Voltando a minhas experiências pessoais com a genialidade de Machado de Assis, foi impossível terminar de ler Memórias Póstumas e não começar Quincas Borba, personagem fascinante surgido no livro, que ganhou obra própria. Foi lançado na revista A Estação, mensalmente, num período de 5 anos entre 1886 e 1891. Eu precisava entender a história por trás de “Ao vencedor, as batatas!”. Fiquei conhecendo a filosofia do Humanitismo, que acaba sendo resumida nesta frase.

A leitura não é tão fácil quanto a obra anterior, mas Quincas Borba é realmente um personagem muito bem escrito. A trama se desenrola através do herdeiro Rubião, que também é discípulo das filosofias criadas pelo ex-mendigo que se torna milionário. O rapaz precisa se desvencilhar de um casal de golpistas que deseja sua herança.

Meu próximo livro foi o mais conhecido e de leitura mais fácil, escrito por Machado de Assis, Dom Casmurro. Ele foi lançado em 1900, já como livro. Fica difícil explicar como esta obra entra na sua mente, em que momento as situações imaginadas por Bentinho aconteceram... Ganhou uma versão cinematográfica em 2003, que tinha como trilha sonora a música Olhos Vermelhos da banda Capital Inicial.

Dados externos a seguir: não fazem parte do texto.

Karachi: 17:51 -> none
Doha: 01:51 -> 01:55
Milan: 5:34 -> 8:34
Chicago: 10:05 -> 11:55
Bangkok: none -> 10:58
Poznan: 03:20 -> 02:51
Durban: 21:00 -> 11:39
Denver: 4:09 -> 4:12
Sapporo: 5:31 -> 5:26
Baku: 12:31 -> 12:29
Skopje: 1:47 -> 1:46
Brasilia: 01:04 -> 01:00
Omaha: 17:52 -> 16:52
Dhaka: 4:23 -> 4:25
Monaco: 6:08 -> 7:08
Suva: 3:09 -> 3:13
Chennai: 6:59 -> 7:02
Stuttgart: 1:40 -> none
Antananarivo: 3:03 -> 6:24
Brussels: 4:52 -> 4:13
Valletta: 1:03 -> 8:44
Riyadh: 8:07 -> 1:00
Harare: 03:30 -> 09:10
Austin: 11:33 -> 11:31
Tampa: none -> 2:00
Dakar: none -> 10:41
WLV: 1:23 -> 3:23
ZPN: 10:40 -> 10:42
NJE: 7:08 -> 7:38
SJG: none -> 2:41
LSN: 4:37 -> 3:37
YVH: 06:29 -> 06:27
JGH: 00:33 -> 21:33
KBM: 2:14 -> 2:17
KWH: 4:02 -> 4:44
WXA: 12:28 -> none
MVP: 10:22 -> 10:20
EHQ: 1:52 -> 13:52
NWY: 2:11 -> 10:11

Capitu é um capítulo à parte. A melhor personagem feminina já escrita, na minha opinião. Sua personalidade e inteligência são surpreendentes. Muito bem retratada em uma minissérie para a televisão em 2008, já tinha sido levada aos cinemas nos anos 1960. Não à toa que a pergunta “traiu ou não traiu?”, de vez em quando se torna assunto na internet.

Em seguida, li Helena, a obra mais antiga de Machado que tive oportunidade de ler, escrita em 1876. Foi o terceiro livro lançado pelo autor. Minha maior curiosidade era descobrir como um autor tão realista conseguiu participar do movimento do Romantismo. Apesar da trama se desenrolar dentro dos padrões do Romantismo, a personalidade da mocinha já lembra as personagens de obras aclamadas escritas por Machado. Mesmo com um final clássico do movimento, já se percebe muitas características machadianas dentro desta história.

A próxima obra de Machado de Assis que li, alguns anos depois destas, foi O Alienista. Existem divisões entre classificar a publicação como conto ou novela, principalmente pela extensão ser um pouco maior que os contos tradicionais. Também publicado na revista A Estação entre o fim de 1881 e começo de 1882, depois foi lançado na coletânea Contos Avulsos.

A história, bastante moderna para a época, fala do alienista dr. Bacamarte, nome antigo para a profissão de psiquiatra. Os estudos de Freud começavam a ganhar respeito no fim do século XIX, portanto era um assunto pouco explorado. A trama, com tom bastante cômico, mostra como de perto ninguém é tão normal. O alienista começa tratando pacientes psiquiátricos, depois passa a identificar doenças mentais em todos moradores da cidade.

A Esterilidade

Importante destacar que os protagonistas de Machado de Assis nunca têm filhos, provavelmente uma maneira do bruxo do Cosme Velho se espelhar neles. A esterilidade do autor pode ter sido causada pela epilepsia, doença que o atormentou desde a infância.

Já o apelido bruxo do Cosme Velho se deve ao hábito de Machado queimar cartas dentro de um caldeirão na laje de sua casa.